* **Information**:

============================================================

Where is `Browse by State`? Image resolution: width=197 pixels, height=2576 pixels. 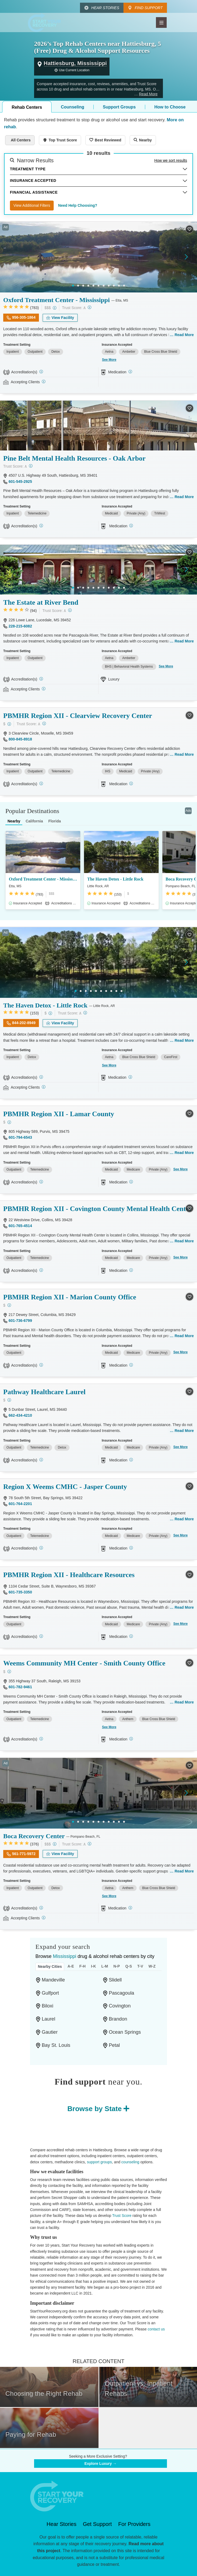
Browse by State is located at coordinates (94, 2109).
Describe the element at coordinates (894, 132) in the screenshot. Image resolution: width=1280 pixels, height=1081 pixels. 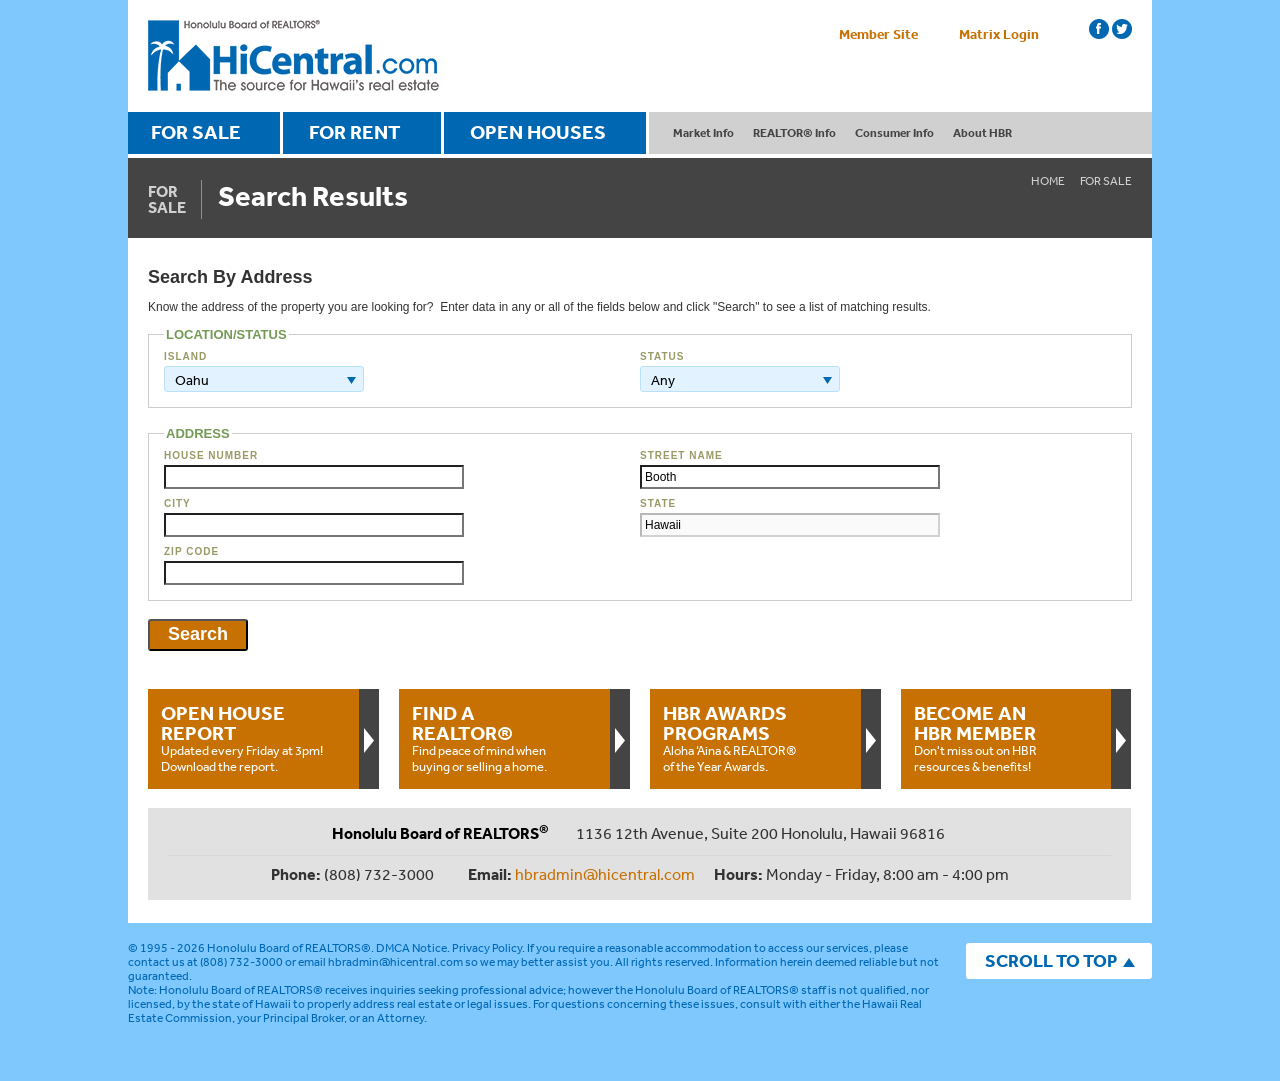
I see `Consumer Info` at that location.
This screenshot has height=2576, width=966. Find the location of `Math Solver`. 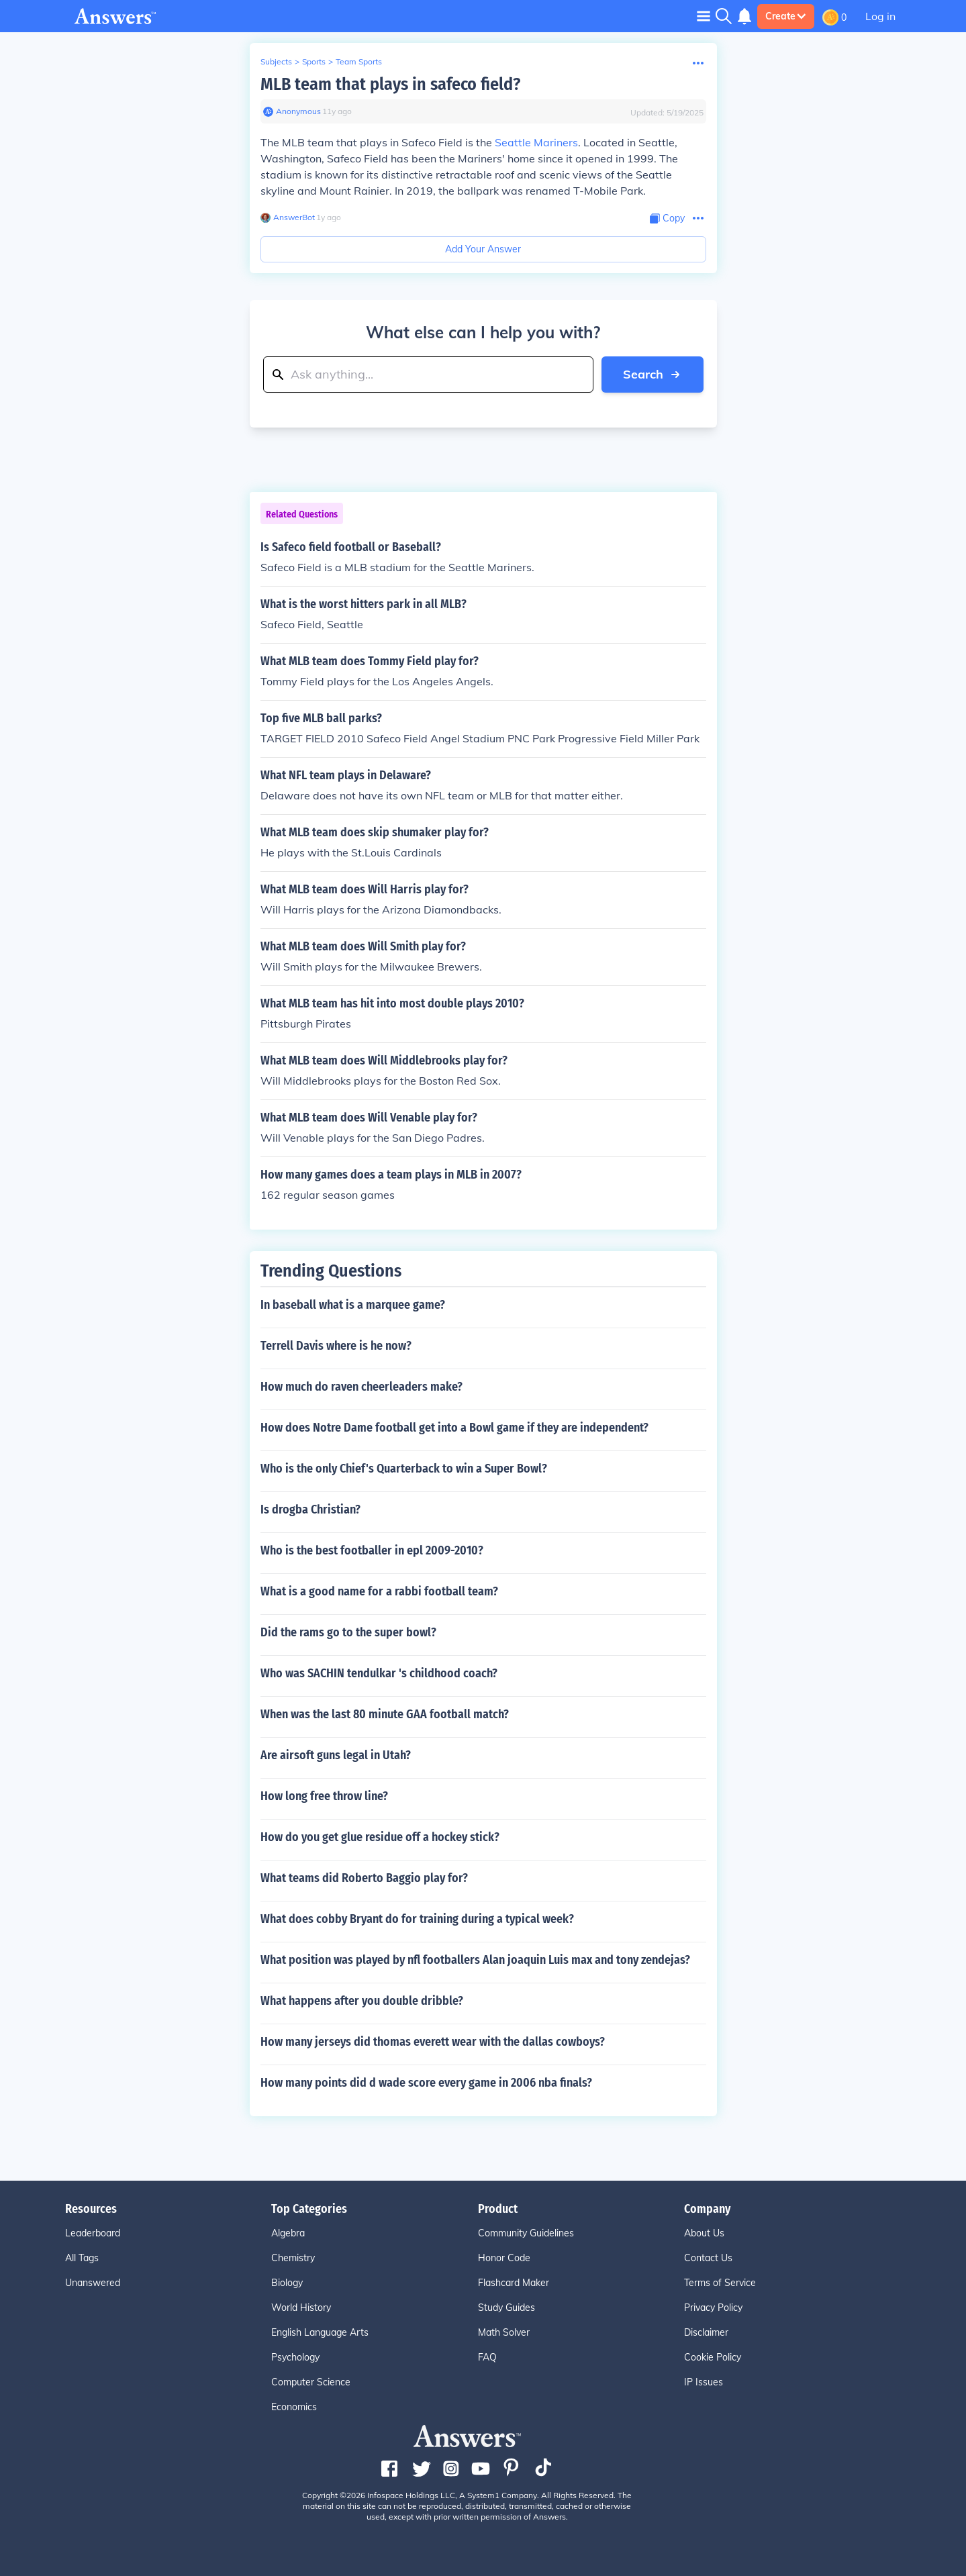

============================================================

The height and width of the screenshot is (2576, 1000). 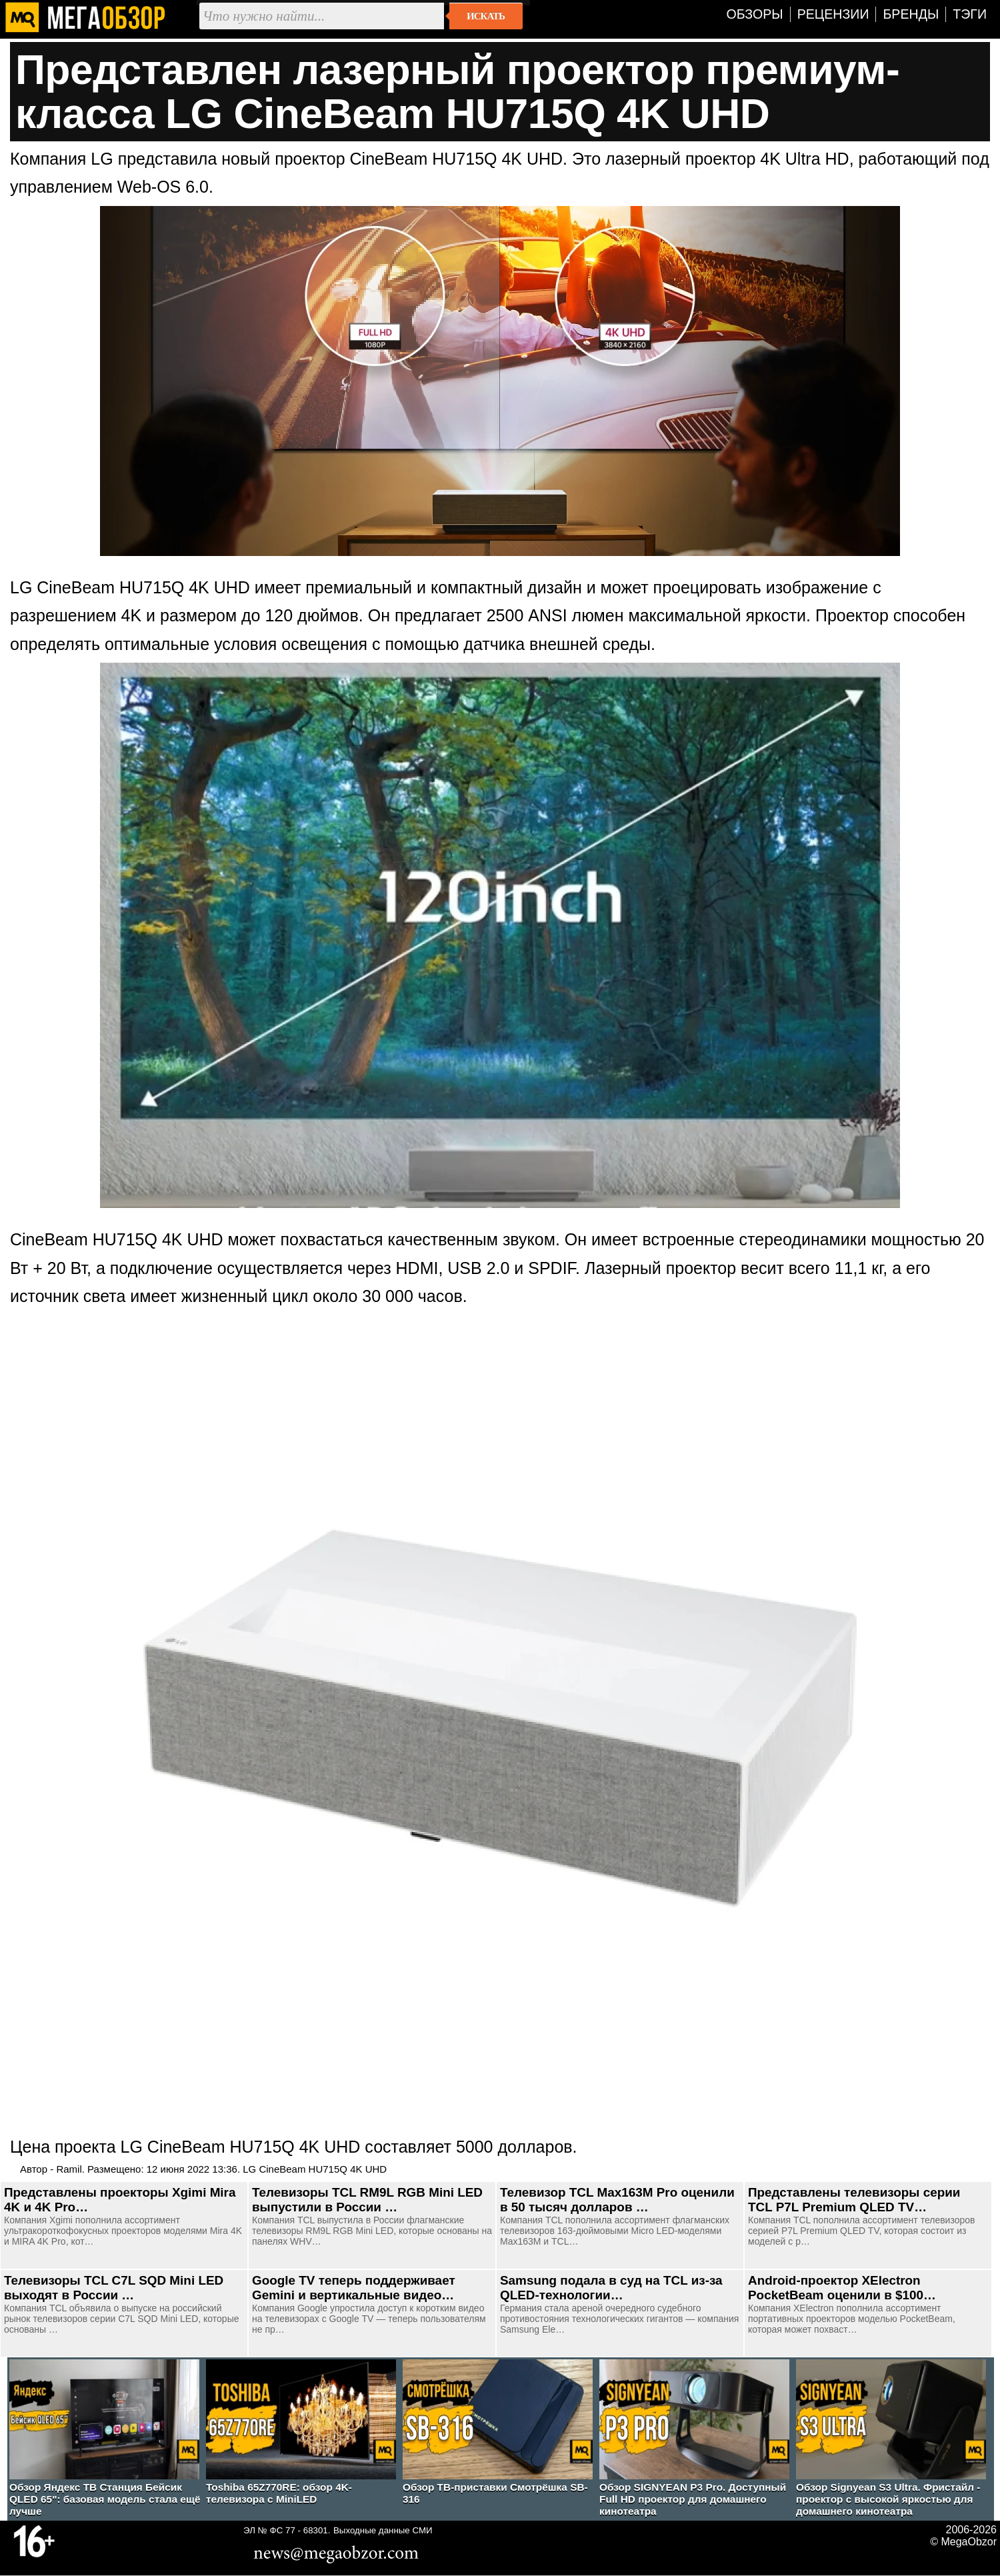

============================================================

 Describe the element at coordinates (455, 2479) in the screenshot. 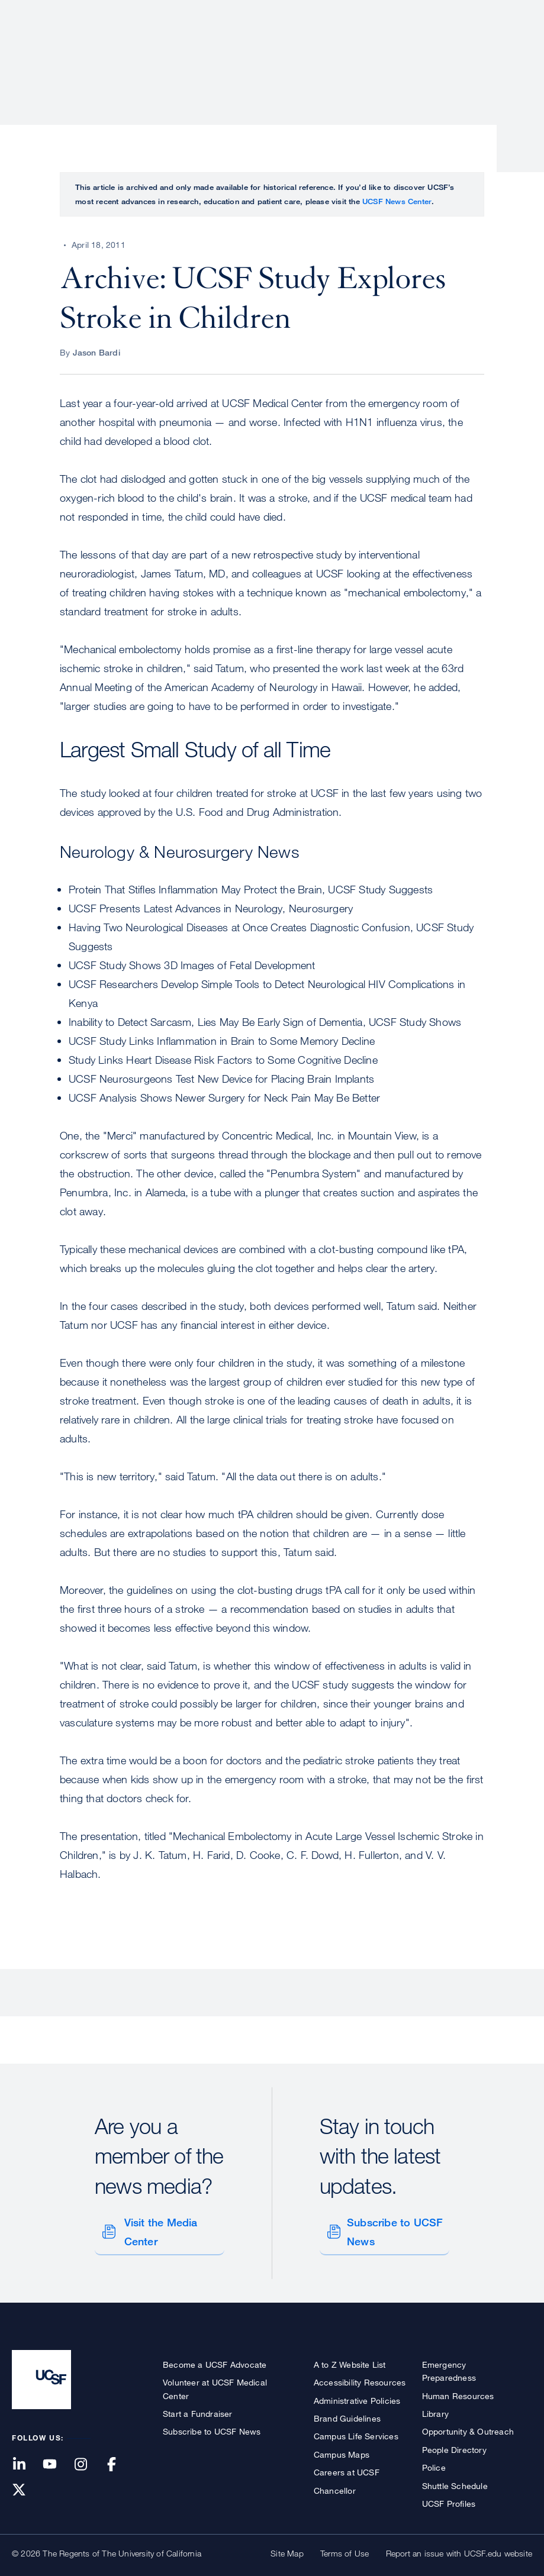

============================================================

* **Task brief**: In the listing above, find the line containing "pixels, height=2576 pixels." and the line containing "This screenshot has", then return both of them and every line between, exactly, without pictures.

* **Answer to the problem**:
Where is `Browse by State`? Image resolution: width=197 pixels, height=2576 pixels. 
Browse by State is located at coordinates (94, 2109).
Describe the element at coordinates (894, 132) in the screenshot. Image resolution: width=1280 pixels, height=1081 pixels. 
I see `Consumer Info` at that location.
This screenshot has height=2576, width=966. Find the location of `Math Solver`. 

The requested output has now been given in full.